The mid-60s aesthetic is to match the historical moment when this popular tune was first prohibited. The story has many parallels to what happened in Spain with General Franco. Only in the last few years has Spain begun to really confront this past, but in Indonesia the clock is 25 years later, so this song is still quite taboo, and definitely stir up some issues. Especially with a video like this, what you see is a traditional wayang performance, but with some anti-capitalist themes and an atypical orchestra. It's only halfway fantastical, the arts collective Taring Padi really does give wayang performances with this kind of political content, and it was easy to gather 20 ski masks because the audience already owned them ... and definitely not for winter sports. We filmed inside a building that was old as time and full of dust-covered relics, located in an arts compound called Joglo Jago, operated by some of [singer Nova Ruth's] family friends. Those family friends seem to include every poet, painter, and musician of conscience in that country.

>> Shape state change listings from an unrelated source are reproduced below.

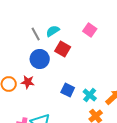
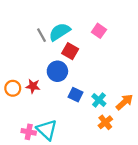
cyan semicircle: (53, 31) -> (60, 32), size x1.5
blue circle: (40, 59) -> (57, 71), moved

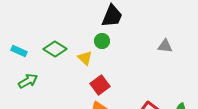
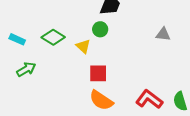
red square: (100, 85) -> (98, 73), turned 36

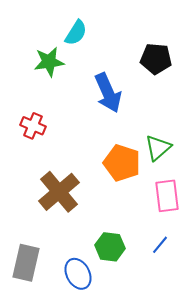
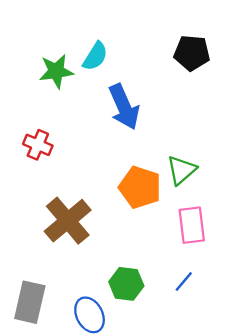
cyan semicircle: (76, 33) -> (95, 56), moved
black pentagon: (156, 59) -> (192, 53), moved

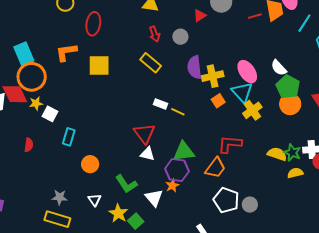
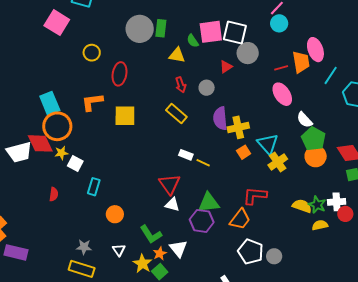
pink ellipse: (247, 72) -> (282, 94), moved
orange star: (172, 186) -> (160, 253), moved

They occupy a rare third space in this country of two extremes, squeezed between the mega-malls and mega-slums.

In an email, director Astu Prasidya wrote about the message he was trying tell through the video for "Gendjer2":

I knew "Genjer Genjer" since I was a child, especially in the "New Order" era when they broadcasted an anti-Communist propaganda film on TV every single year, and the film used this song as and anthem of the communists, this is why "Genjer Genjer" becomes very taboo in Indonesia. Here we repopularize the song, take it back to its earlier function as a banished Javanese folk song, not only about politics. Furthermore, it can be a tool to spread good messages, so I was so excited when Grey Filastine asked me to work on it. For the video we look for a kind of sacred space, using dark ambiance and minimum tungsten lights, and a wooden old Javanese house, where the singers and musicians accompany the shadow puppet master. With so many close up and detail shots, I want the audience feel really close or even feel a bit intimidated with the puppet master, the singer, the musicians, the music itself and also the messages they are delivering.

Filastine's new album, Loot, will be out April 3rd on Muti Music.